Early experience in an animal model suggested that laparoscopic anatrophic nephrolithotomy was a feasible technique. Synthetic calculi were place din 10 animals, the renal artery was controlled, in situ ice slush cooling was initiated, and after a parenchymal incision was made to remove the stones, the collecting system was repaired. ⁴ Simforoosh and colleagues ¹⁷ published the first human experience in 2007, reporting on five patients. In this series, only the renal artery was clamped, with the warm ischemia time ranging between 29 and 35 minutes. Laparoscopic scissors were used to open the kidney, and residual stones were found in two patients.

One of the concerns raised by the 2004 AUA Guidelines to limit the use of open nephrolithotomy is that patients are subjected to long incisions that may promote hernias or eventration through the abdominal muscles. The benefits of laparoscopic procedures, in a similar approach, have been demonstrated after laparoscopic nephrectomy when this procedure was compared with open nephrectomy. ¹⁸

The development of laparoscopic anatrophic nephrolithotomy follows the evolution of robotic pyeloplasty, which now achieves similar success rates as those of open pyeloplasty without the morbidity of the open approach. Now, anatrophic nephrolithotomy can successfully remove stones in a fashion similar to that of open nephrolithotomy, but with a minimally invasive approach, with reduced incisional pain and avoiding the possibility of complications, such as incisional hernias (Table 4).

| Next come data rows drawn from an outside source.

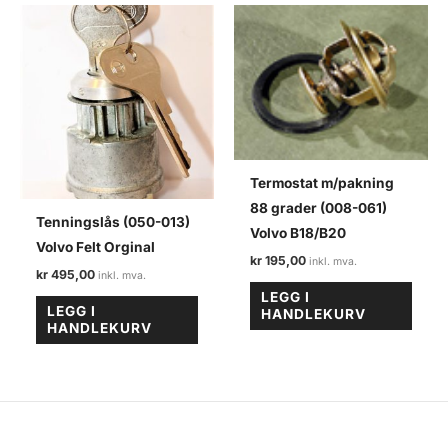
Termostat m/pakning
88 grader (008-061)
Tenningslås (050-013)
Volvo B18/B20
Volvo Felt Orginal
kr
195,00
kr
495,00
LEGG I
LEGG I
HANDLEKURV
HANDLEKURV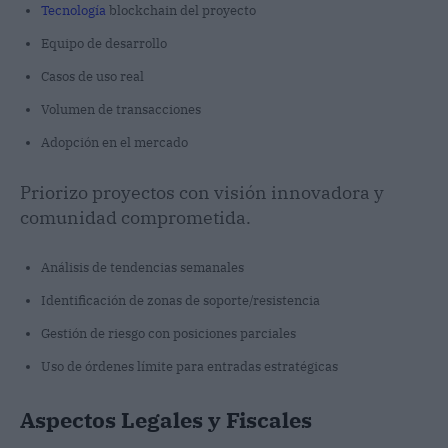
Tecnología
blockchain del proyecto
Equipo de desarrollo
Casos de uso real
Volumen de transacciones
Adopción en el mercado
Priorizo proyectos con visión innovadora y
comunidad comprometida.
Análisis de tendencias semanales
Identificación de zonas de soporte/resistencia
Gestión de riesgo con posiciones parciales
Uso de órdenes límite para entradas estratégicas
Aspectos Legales y Fiscales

Our intention was to duplicate the results of open anatrophic nephrolithotomy with regard to stone-free rates and renal injury. Yet our stone-free results did not approach the outcomes of open surgery, probably because of the use of imaging with small radiographic films used to identify residual stones during open anatropic nephrolithotomy. ^19,20 Therefore, we are currently exploring alternative imaging technologies, such as intraoperative ultrasonography and/or ways to increase our exploration time of the collecting system, such as controlled hypotension or hypothermia. ^11,12

Yet the stone-free rate of our laparoscopic anatrophic nephrolithotomy appears better than PCNL for the management of large volume stones (>2.500 mm³), (37% vs 50%). ²¹ Moreover, patients undergoing complex PCNL have demonstrated an 8% decrease in renal function (glomerular filtration rate [GFR]). In the current study, the patients who were treated with laparoscopic anatrophic nephrolithotomy demonstrated a 6.6% decrease in GFR (range 4–12) (Table 3). ²²

Conclusions

Anatrophic nephrolithotomy historically has produced high stone-free rates for the removal of complex renal calculi. The primary drawback of this approach was the morbidity of the flank incision. Laparoscopic techniques minimize the barriers of an open flank incision, while achieving excellent stone-free rates. This minimally invasive technique should be considered for complex stones that would necessitate multiple renal access tracks and secondary procedures.